The OSCE, of which Russia, the European Union and the U.S. are all members, agreed to the six-month deployment on Friday.
At first 100 monitors will be sent around the country. But Russia's OSCE envoy, Andrey Kelin, said they will not be given access to the Crimean peninsula.
"They have no mandate there," he said of the Black Sea region, which was formally annexed by Russia on Friday, less than a week following a referendum in which the people of Crimea voted overwhelmingly to join Russia.
Despite the comments, Russian Foreign Ministry spokesman Alexander Lukashevich said in a statement that Moscow hopes the team "will help to overcome the internal Ukrainian crisis" and ensure the respect for human rights there.
The Kyiv-based mission may later expand by another 400 personnel. It will initially be deployed in nine places outside the Ukrainian capital, including Donetsk, a major city in largely Russian-speaking eastern Ukraine.
The text of the decision mentioned reducing tensions "throughout" Ukraine, but did not specifically mention Crimea, leaving it unclear whether the observers will try to go there.

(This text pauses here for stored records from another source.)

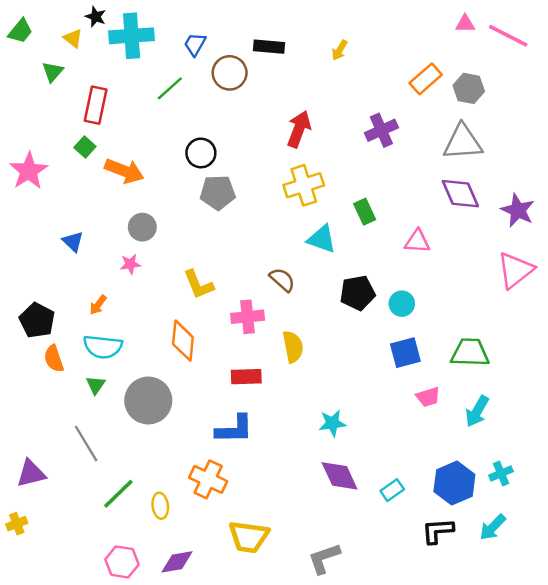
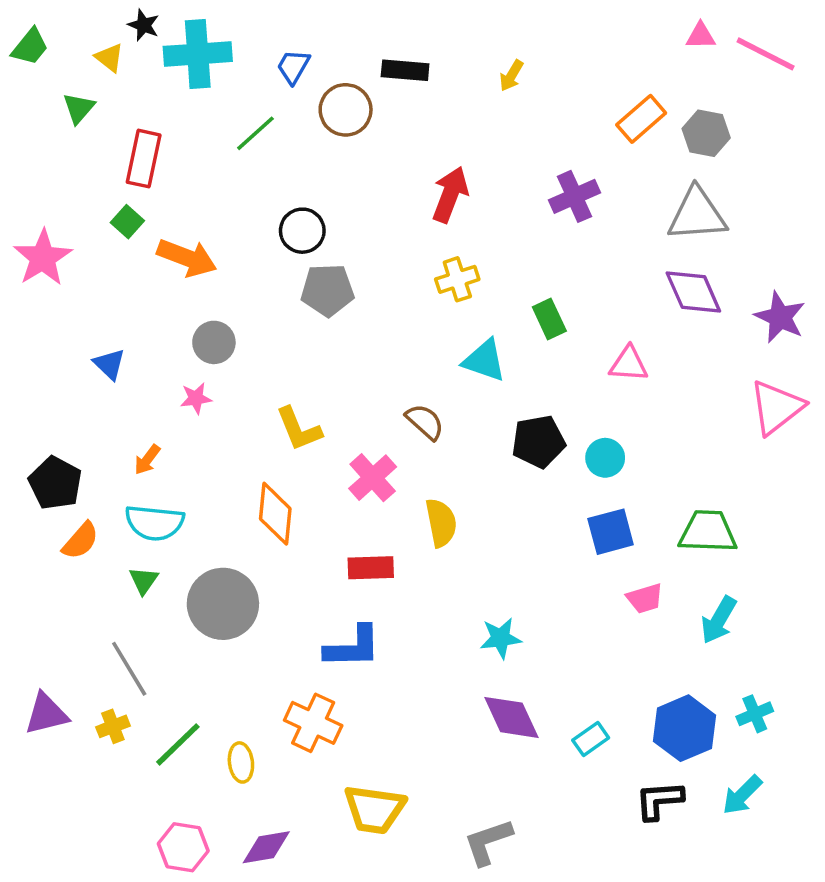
yellow cross: (304, 185) -> (457, 279), size x0.7
pink cross: (248, 317) -> (373, 478), turned -36
orange semicircle: (54, 359) -> (81, 541), turned -120
yellow cross: (17, 524) -> (113, 726), moved

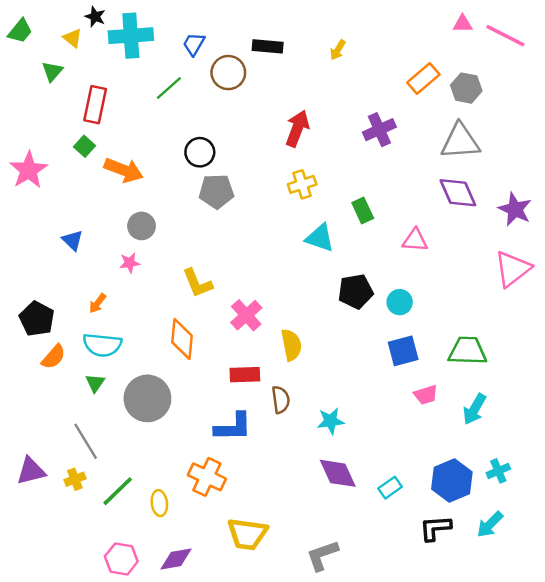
brown semicircle: (425, 422) -> (281, 400), moved, turned 40

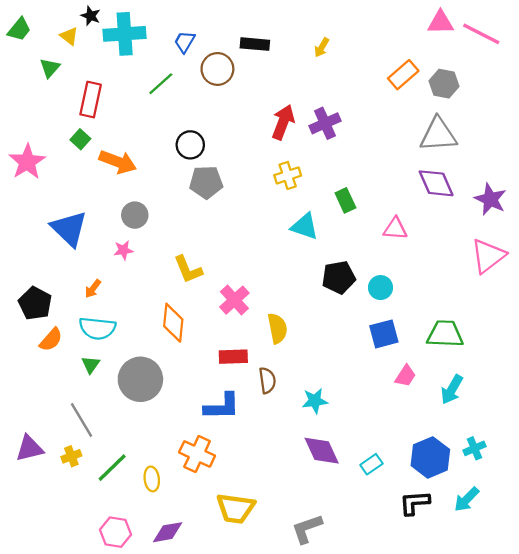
pink triangle: (463, 24) -> (441, 23), size x1.4
purple cross: (379, 130) -> (325, 123), moved
blue triangle: (73, 240) -> (69, 229), size x1.8
pink trapezoid: (426, 395) -> (405, 376), turned -40

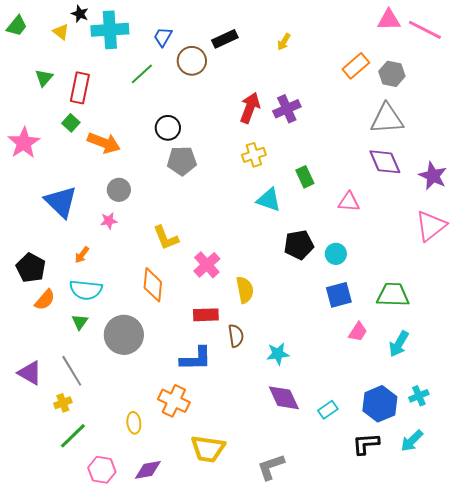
black rectangle: (255, 44) -> (225, 39), turned -30
green triangle: (50, 68) -> (44, 78), moved
purple triangle: (29, 448) -> (30, 373), moved, turned 44
green line: (112, 468) -> (73, 436), moved

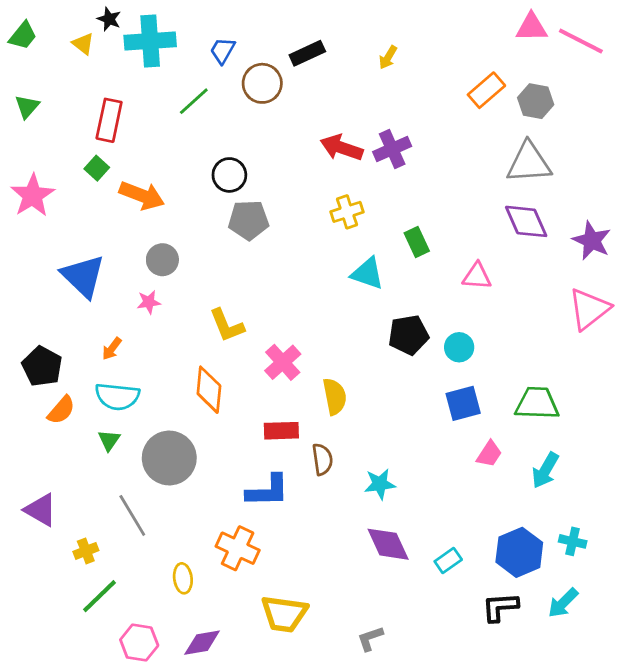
green triangle: (44, 78) -> (27, 107), moved
red arrow: (250, 108) -> (342, 148), turned -92
gray line: (72, 371) -> (132, 515), moved
cyan cross: (419, 396) -> (573, 541), turned 36
gray L-shape: (271, 467) -> (370, 638), size x0.7

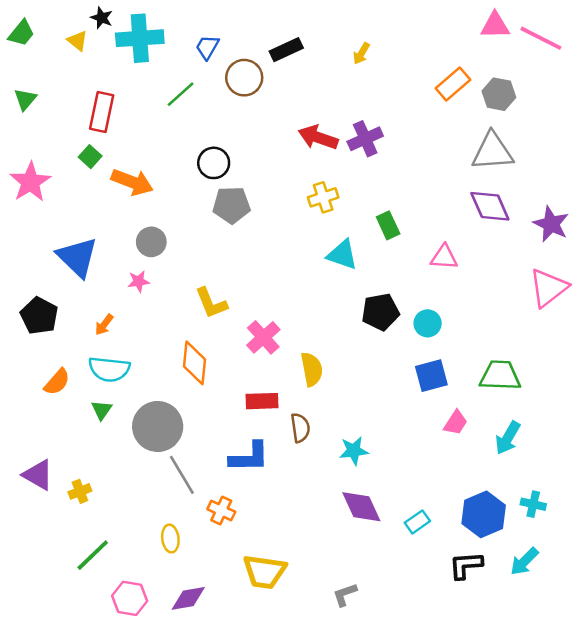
black pentagon: (42, 366) -> (39, 316), moved
gray line: (132, 515) -> (182, 475), moved
orange cross: (238, 548) -> (221, 511), size x0.7
yellow cross: (86, 551) -> (80, 491), moved

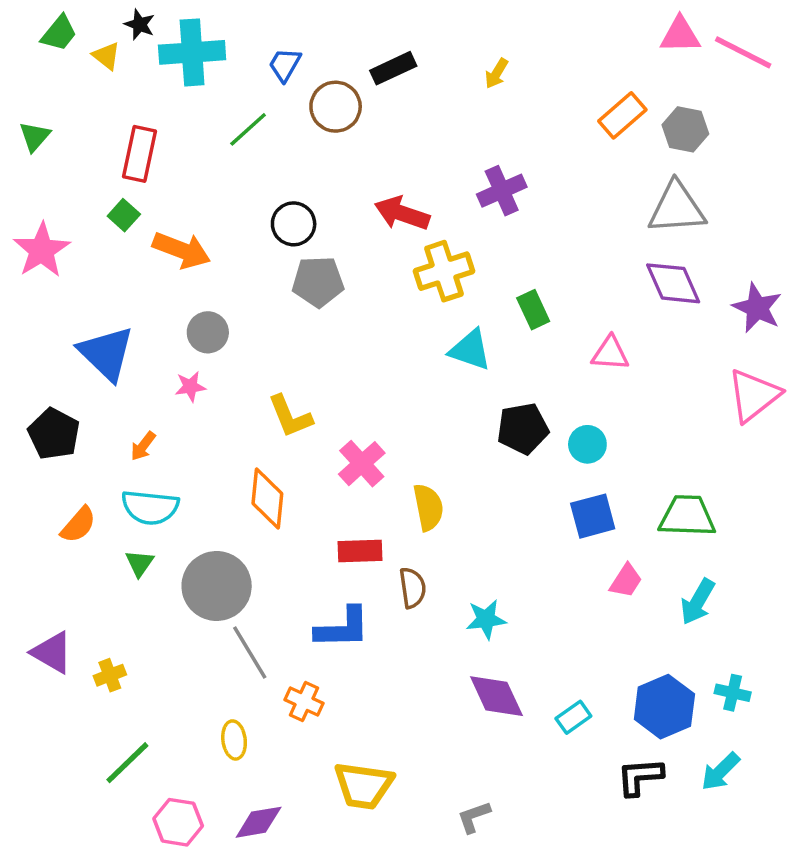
green trapezoid: (21, 33) -> (59, 33), moved
red arrow: (318, 137) -> (402, 213), moved
yellow cross: (323, 197) -> (444, 271), size x1.4

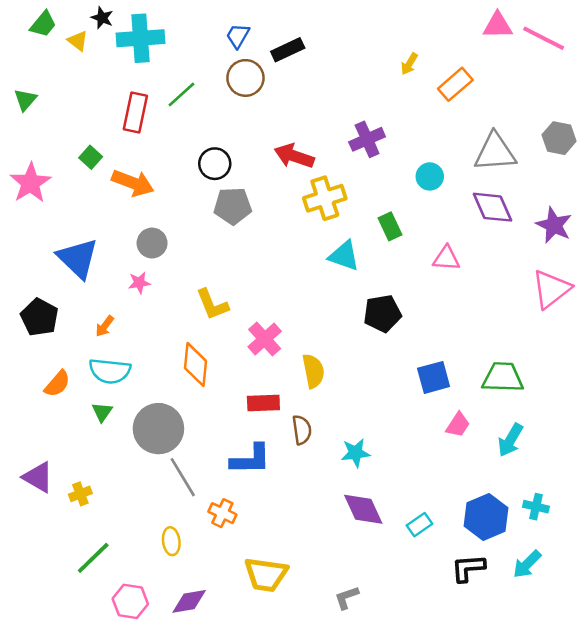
blue trapezoid: (285, 65) -> (238, 36), moved
yellow arrow: (496, 73) -> (409, 64), moved
gray hexagon: (685, 129) -> (559, 138), moved
red rectangle: (140, 154) -> (135, 112), moved
cyan circle: (587, 444) -> (430, 176), moved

Canadian PM travels to Ukraine
Canada's Prime Minister Stephen Harper becomes the first G7 leader to witness first-hand the tumult in Ukraine when he visits Kyiv today.
Harper, along with Foreign Affairs Minister John Baird, meets with both the new prime minister and president of Ukraine amid the most ominous eastern European crisis since the Cold War.
Harper is taking a day trip from the Netherlands to reiterate Canada's support to Ukraine.
As he arrived in The Hague on Friday night, he announced new sanctions against Russian officials and the bank that finances them.
The economic restrictions and travel bans cover senior Russian bureaucrats, including the intelligence chief of the Russian general staff and more of President Vladimir Putin's aides and advisers.
The sanctions also forbid Canadian citizens and companies from doing business with Bank Rossiya.